# PROMPT
Go to the line in the entries below that holds "Quartos para arrendar - Pedrouços" and repeat exactly from there through the line that holds "Novas espaços comerciais", inclusive.
[[ DATA RECORDS open ]]
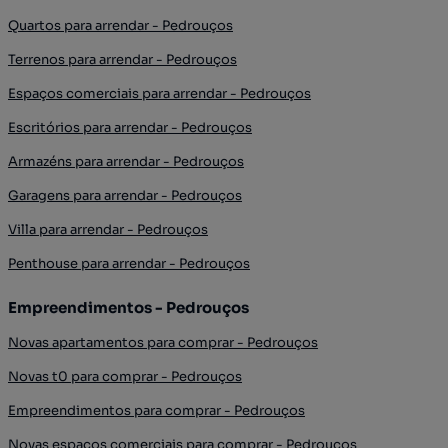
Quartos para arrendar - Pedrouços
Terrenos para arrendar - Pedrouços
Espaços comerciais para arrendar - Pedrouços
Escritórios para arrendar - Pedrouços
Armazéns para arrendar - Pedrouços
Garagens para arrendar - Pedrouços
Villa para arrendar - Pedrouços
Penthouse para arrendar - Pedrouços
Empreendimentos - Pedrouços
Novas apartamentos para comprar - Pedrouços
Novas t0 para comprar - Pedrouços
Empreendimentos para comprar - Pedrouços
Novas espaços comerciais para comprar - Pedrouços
[[ DATA RECORDS closed ]]
[[ DATA RECORDS open ]]
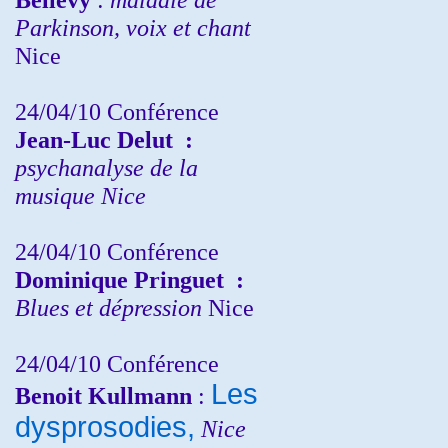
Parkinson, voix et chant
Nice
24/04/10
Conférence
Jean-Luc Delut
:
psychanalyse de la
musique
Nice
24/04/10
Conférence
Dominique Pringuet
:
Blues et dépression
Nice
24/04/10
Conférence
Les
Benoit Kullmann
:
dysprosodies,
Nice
[[ DATA RECORDS closed ]]
# REPLY
Quartos para arrendar - Pedrouços
Terrenos para arrendar - Pedrouços
Espaços comerciais para arrendar - Pedrouços
Escritórios para arrendar - Pedrouços
Armazéns para arrendar - Pedrouços
Garagens para arrendar - Pedrouços
Villa para arrendar - Pedrouços
Penthouse para arrendar - Pedrouços
Empreendimentos - Pedrouços
Novas apartamentos para comprar - Pedrouços
Novas t0 para comprar - Pedrouços
Empreendimentos para comprar - Pedrouços
Novas espaços comerciais para comprar - Pedrouços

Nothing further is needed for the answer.